__What to produce__:
Exercise in exact copying: restate word for word only the lines below from the one containing "history search engines" through the one containing "XINTIANDI_WEB_首页-回归社交本真", omitting any pictures.

Transcribed page contents:
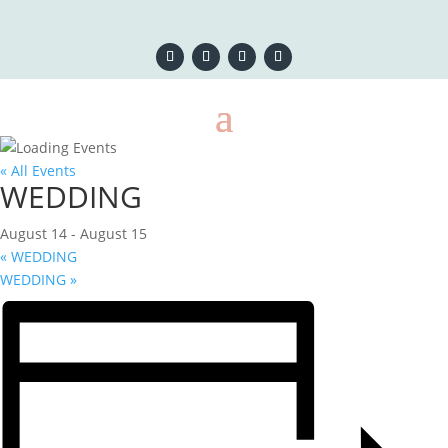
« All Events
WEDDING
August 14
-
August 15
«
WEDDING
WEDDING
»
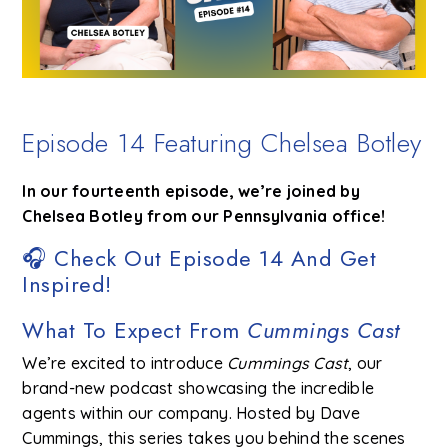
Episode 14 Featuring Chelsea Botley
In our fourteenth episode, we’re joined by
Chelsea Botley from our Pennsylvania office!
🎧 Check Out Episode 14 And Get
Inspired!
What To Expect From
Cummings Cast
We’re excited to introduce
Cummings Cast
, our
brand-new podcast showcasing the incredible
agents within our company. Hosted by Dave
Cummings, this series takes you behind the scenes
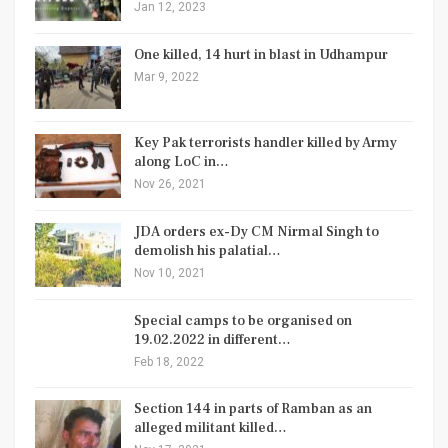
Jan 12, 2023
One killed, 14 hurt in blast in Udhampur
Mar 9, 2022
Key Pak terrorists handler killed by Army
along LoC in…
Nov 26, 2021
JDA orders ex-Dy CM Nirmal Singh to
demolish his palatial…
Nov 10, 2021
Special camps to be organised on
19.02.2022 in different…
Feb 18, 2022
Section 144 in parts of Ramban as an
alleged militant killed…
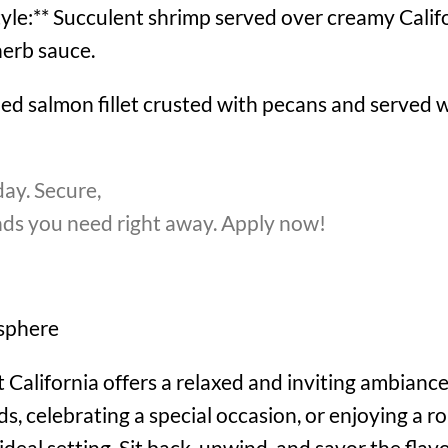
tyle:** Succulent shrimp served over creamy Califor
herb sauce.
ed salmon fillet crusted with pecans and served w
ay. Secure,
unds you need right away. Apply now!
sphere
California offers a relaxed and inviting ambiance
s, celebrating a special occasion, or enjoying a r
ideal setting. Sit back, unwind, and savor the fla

...

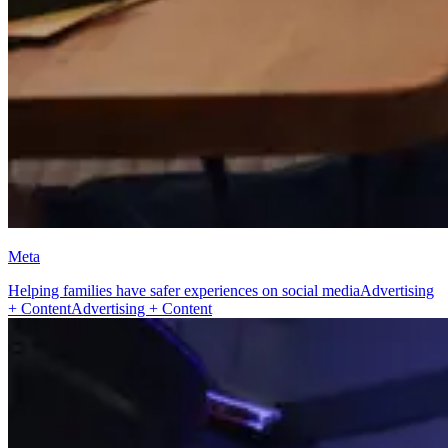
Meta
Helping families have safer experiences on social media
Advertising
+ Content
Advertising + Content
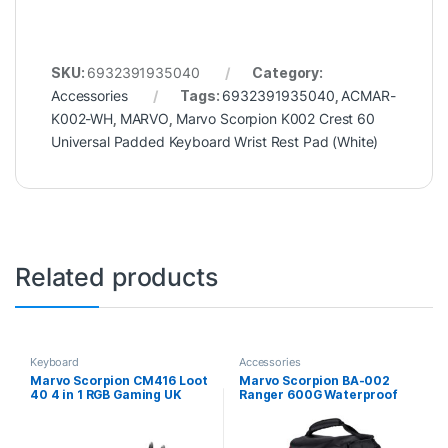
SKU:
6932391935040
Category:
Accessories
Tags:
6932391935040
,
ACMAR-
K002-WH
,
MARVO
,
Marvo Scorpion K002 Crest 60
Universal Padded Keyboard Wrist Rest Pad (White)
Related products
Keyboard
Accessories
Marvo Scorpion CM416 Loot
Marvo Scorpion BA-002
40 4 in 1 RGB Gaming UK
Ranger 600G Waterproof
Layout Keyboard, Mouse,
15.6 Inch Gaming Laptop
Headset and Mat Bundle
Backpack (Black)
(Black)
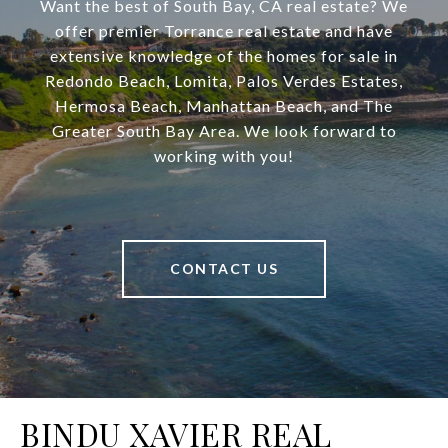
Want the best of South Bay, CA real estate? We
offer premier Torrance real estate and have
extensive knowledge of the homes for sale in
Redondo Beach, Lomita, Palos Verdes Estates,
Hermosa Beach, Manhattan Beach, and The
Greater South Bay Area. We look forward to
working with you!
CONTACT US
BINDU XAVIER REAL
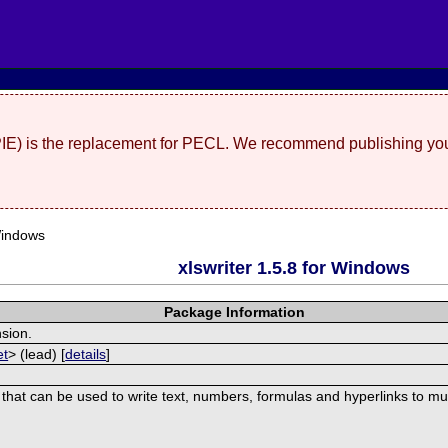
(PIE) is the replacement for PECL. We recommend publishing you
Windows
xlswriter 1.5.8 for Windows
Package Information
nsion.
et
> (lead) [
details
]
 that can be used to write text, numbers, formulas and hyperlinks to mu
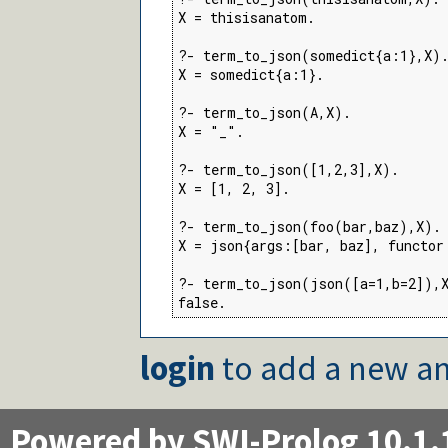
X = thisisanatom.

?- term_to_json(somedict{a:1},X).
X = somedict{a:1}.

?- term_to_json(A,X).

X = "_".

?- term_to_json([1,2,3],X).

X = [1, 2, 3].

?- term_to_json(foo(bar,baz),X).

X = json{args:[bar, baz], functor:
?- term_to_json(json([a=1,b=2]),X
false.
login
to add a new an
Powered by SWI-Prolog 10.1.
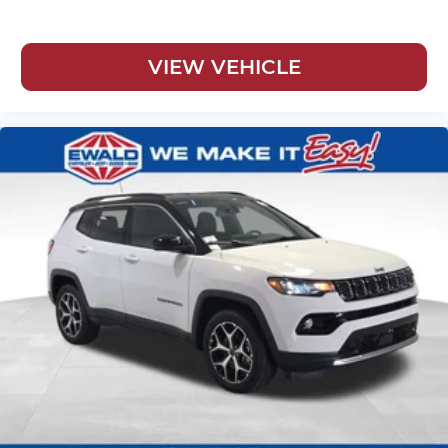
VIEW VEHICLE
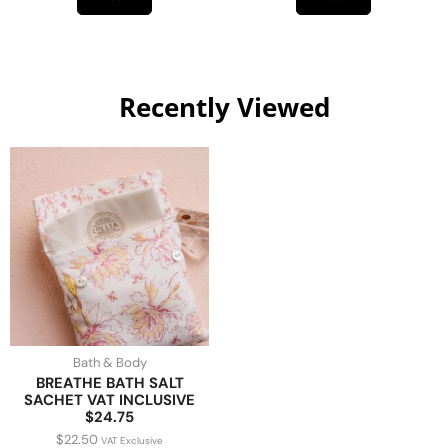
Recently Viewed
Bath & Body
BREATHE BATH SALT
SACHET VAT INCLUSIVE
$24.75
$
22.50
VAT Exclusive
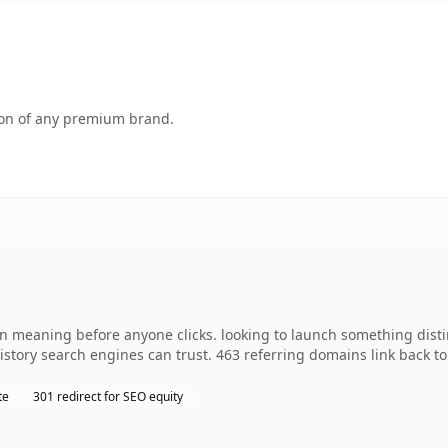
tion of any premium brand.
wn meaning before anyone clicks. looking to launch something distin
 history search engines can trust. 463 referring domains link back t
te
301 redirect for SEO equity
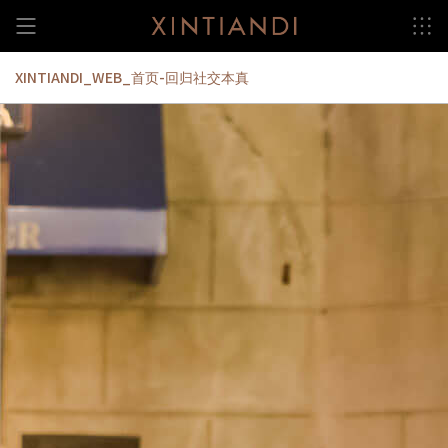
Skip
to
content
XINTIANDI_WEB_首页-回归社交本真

__The completed task__:
 history search engines can trust. 463 referring domains link back t
te
301 redirect for SEO equity
Skip
to
content
XINTIANDI_WEB_首页-回归社交本真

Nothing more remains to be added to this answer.